Hopefully someone can give me a bit of a hint here.

Given function $u$ on [-1,1], which is neither even nor odd, I need to show that u(x) and u(-x) are linearly independent.

Thanks!

Answer 1

What does it mean for two functions $f,g$ to be linearly independent? It means that $\alpha f+\beta g\equiv 0$ implies $\alpha=\beta=0$.

Suppose that $\alpha u(x)+\beta u(-x)=0$ for all $x\in[-1,1]$, for some $(\alpha,\beta)\neq(0,0)$.

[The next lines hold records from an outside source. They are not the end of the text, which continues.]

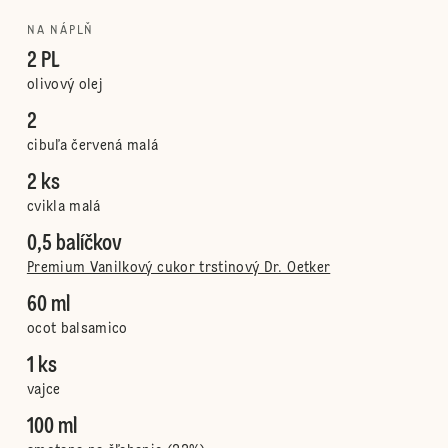
NA NÁPLŇ
2 PL
olivový olej
2
cibuľa červená malá
2 ks
cvikla malá
0,5 balíčkov
Premium Vanilkový cukor trstinový Dr. Oetker
60 ml
ocot balsamico
1 ks
vajce
100 ml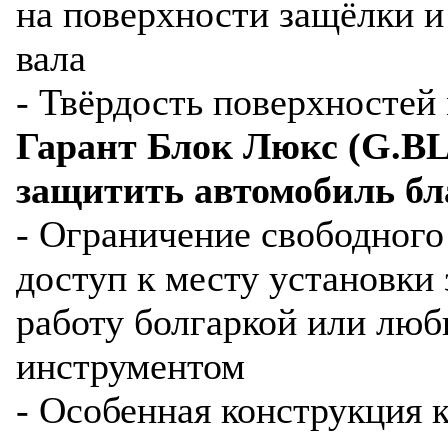
на поверхности защёлки и
вала
- Твёрдость поверхносте
Гарант Блок Люкс (G.BL
защитить автомобиль бл
- Ограничение свободного
доступ к месту установки 
работу болгаркой или лю
инструментом
- Особенная конструкция 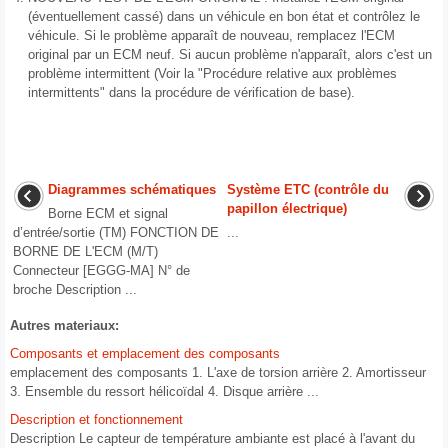
(éventuellement cassé) dans un véhicule en bon état et contrôlez le
véhicule. Si le problème apparaît de nouveau, remplacez l'ECM
original par un ECM neuf. Si aucun problème n'apparaît, alors c'est un
problème intermittent (Voir la "Procédure relative aux problèmes
intermittents" dans la procédure de vérification de base).
Diagrammes schématiques
Système ETC (contrôle du
papillon électrique)
Borne ECM et signal
d’entrée/sortie (TM) FONCTION DE
...
BORNE DE L'ECM (M/T)
Connecteur [EGGG-MA] N° de
broche Description ...
Autres materiaux:
Composants et emplacement des composants
emplacement des composants 1. L'axe de torsion arrière 2. Amortisseur
3. Ensemble du ressort hélicoïdal 4. Disque arrière ...
Description et fonctionnement
Description Le capteur de température ambiante est placé à l'avant du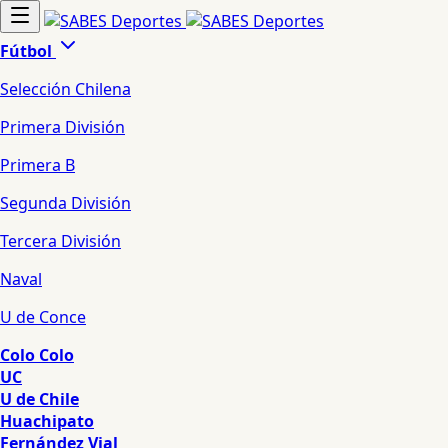
Fútbol
Selección Chilena
Primera División
Primera B
Segunda División
Tercera División
Naval
U de Conce
Colo Colo
UC
U de Chile
Huachipato
Fernández Vial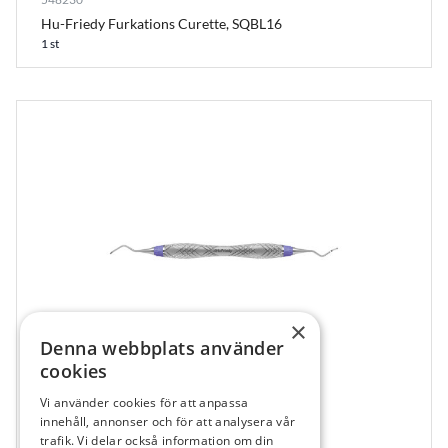
Hu-Friedy Furkations Curette, SQBL16
1 st
×
Denna webbplats använder
cookies
Vi använder cookies för att anpassa
548246
innehåll, annonser och för att analysera vår
Hu-Friedy Columbia Curette, SC4R/4LXE2
trafik. Vi delar också information om din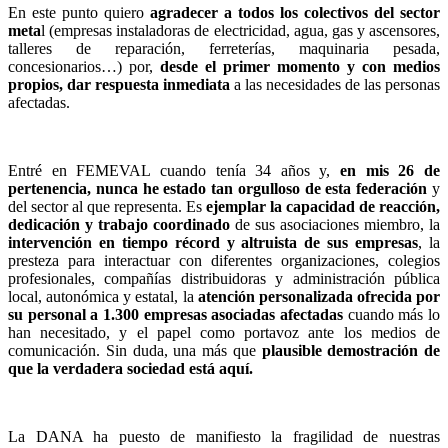
En este punto quiero
agradecer a todos los colectivos del sector
meta
l (empresas instaladoras de electricidad, agua, gas y ascensores,
talleres de reparación, ferreterías, maquinaria pesada,
concesionarios…) por,
desde el primer momento y con medios
propios, dar respuesta inmediata
a las necesidades de las personas
afectadas.
Entré en FEMEVAL cuando tenía 34 años y,
en mis 26 de
pertenencia, nunca he estado tan orgulloso de esta federación
y
del sector al que representa. Es
ejemplar la capacidad de reacción,
dedicación y trabajo coordinado
de sus asociaciones miembro, la
intervención en tiempo récord y altruista de sus empresas
, la
presteza para interactuar con diferentes organizaciones, colegios
profesionales, compañías distribuidoras y administración pública
local, autonómica y estatal, la
atención personalizada ofrecida por
su personal a 1.300 empresas asociadas afectadas
cuando más lo
han necesitado, y el papel como portavoz ante los medios de
comunicación. Sin duda, una más que
plausible demostración de
que la verdadera sociedad está aquí.
La DANA ha puesto de manifiesto la fragilidad de nuestras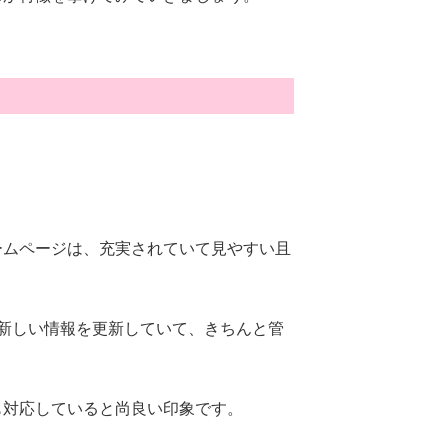
ームページは、充実されていて見やすい且
新しい情報を更新していて、きちんと管
も対応していると尚良い印象です。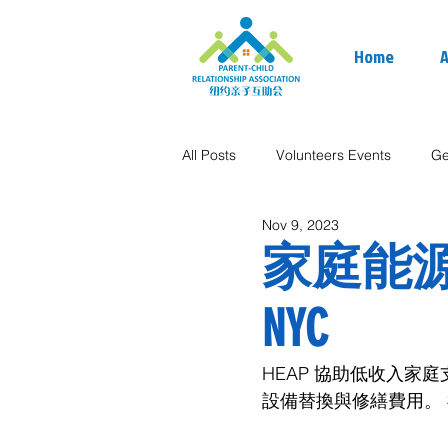
Home
A
All Posts
Volunteers Events
Ge
Nov 9, 2023
家庭能源援助
NYC
HEAP 協助低收入家
設備替換與修繕費用。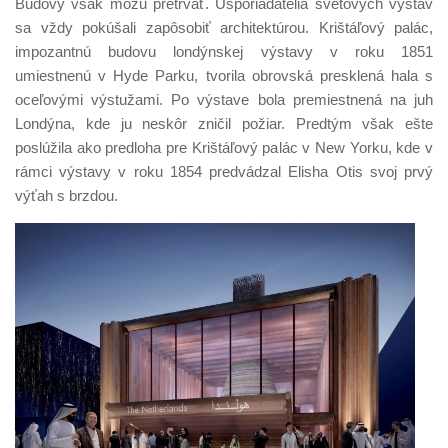
Budovy však môžu pretrvať. Usporiadatelia svetových výstav
sa vždy pokúšali zapôsobiť architektúrou. Krištáľový palác,
impozantnú budovu londýnskej výstavy v roku 1851
umiestnenú v Hyde Parku, tvorila obrovská presklená hala s
oceľovými výstužami. Po výstave bola premiestnená na juh
Londýna, kde ju neskôr zničil požiar. Predtým však ešte
poslúžila ako predloha pre Krištáľový palác v New Yorku, kde v
rámci výstavy v roku 1854 predvádzal Elisha Otis svoj prvý
výťah s brzdou.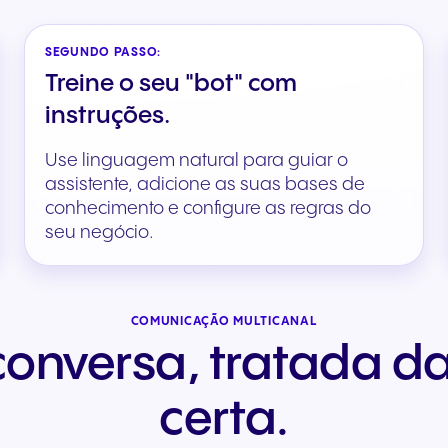
SEGUNDO PASSO:
Treine o seu "bot" com
instruções.
Use linguagem natural para guiar o
assistente, adicione as suas bases de
conhecimento e configure as regras do
seu negócio.
COMUNICAÇÃO MULTICANAL
onversa, tratada d
certa.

Note that there must exist $x_0\neq0$ such that $u(x_0)\neq 0$; otherwise, we have $u(x)=0=u(-x)$ for all $x\in[-1,1]$, contradicting our assumption that $u$ is not even or odd.

Further, it must be the case that $\beta\neq 0$: otherwise, we have $\alpha u(x)=0$, $\alpha\neq 0$, meaning that $u(x)=0$ for all $x$, and is therefore even. Similarly, $\alpha\neq 0$.

Now, plugging in $x=x_0$, we find that $\alpha u(x_0)+\beta u(-x_0)=0$; equivalently, $$ \frac{\alpha}{\beta}=\frac{u(-x_0)}{u(x_0)}, $$ since $u(x_0)\neq 0$ and $\beta\neq0$. Plugging in $x=-x_0$ yields, similarly, $$ \frac{\alpha}{\beta}=\frac{u(x_0)}{u(-x_0)}. $$ So, we find that $$ \frac{\alpha}{\beta}=\frac{u(-x_0)}{u(x_0)}=\frac{\beta}{\alpha}, $$ so that $\alpha=\pm\beta$. But, $\alpha\neq\beta$, as this would imply that $u$ is odd; also $\alpha\neq-\beta$, as this would imply that $u$ is even.